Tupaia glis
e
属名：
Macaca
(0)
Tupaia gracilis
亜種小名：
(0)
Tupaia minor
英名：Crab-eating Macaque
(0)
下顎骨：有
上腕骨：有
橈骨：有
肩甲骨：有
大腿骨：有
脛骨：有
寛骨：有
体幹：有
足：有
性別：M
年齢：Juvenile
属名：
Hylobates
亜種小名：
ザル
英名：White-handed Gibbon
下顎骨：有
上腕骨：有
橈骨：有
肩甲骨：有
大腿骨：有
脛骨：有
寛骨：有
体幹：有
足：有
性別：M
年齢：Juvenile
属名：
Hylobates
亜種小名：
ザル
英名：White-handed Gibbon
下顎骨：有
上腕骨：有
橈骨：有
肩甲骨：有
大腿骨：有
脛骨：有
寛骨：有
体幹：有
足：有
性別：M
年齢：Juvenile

==

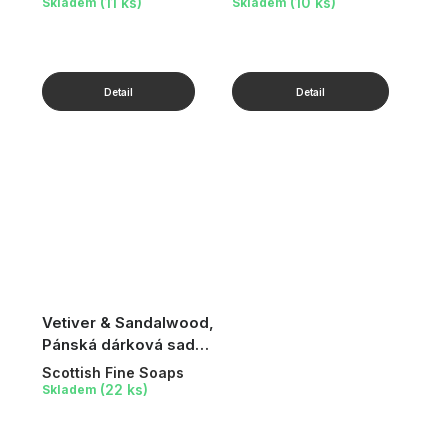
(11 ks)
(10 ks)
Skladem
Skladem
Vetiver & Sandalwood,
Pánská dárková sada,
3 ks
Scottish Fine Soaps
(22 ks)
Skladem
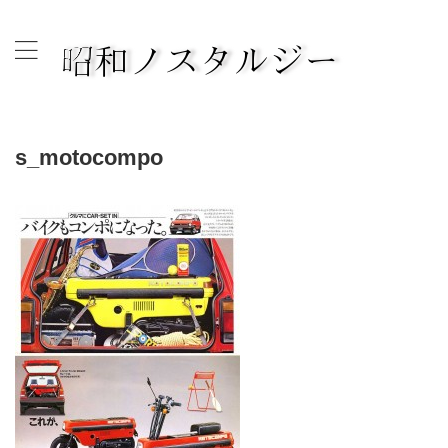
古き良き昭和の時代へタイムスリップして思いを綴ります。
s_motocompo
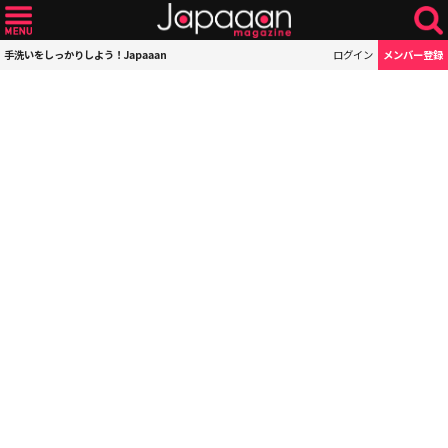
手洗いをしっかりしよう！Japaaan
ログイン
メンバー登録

* * *

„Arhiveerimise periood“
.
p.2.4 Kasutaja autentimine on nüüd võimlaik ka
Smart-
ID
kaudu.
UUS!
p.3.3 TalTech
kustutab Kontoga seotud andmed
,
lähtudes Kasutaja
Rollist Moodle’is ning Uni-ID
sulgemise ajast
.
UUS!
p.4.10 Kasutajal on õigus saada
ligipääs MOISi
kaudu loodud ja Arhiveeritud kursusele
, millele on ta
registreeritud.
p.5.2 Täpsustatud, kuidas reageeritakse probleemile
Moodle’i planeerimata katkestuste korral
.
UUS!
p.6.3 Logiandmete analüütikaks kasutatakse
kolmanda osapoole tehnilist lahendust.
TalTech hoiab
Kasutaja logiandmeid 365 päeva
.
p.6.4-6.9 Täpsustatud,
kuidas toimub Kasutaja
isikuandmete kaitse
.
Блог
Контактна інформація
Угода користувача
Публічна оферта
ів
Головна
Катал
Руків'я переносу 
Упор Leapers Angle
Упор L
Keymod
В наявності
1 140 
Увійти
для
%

TASK REQUIREMENTS :: Read the records above. Show each line that has the string "Moodle".

PROBLEM SOLUTION ::
Rollist Moodle’is ning Uni-ID
Moodle’i planeerimata katkestuste korral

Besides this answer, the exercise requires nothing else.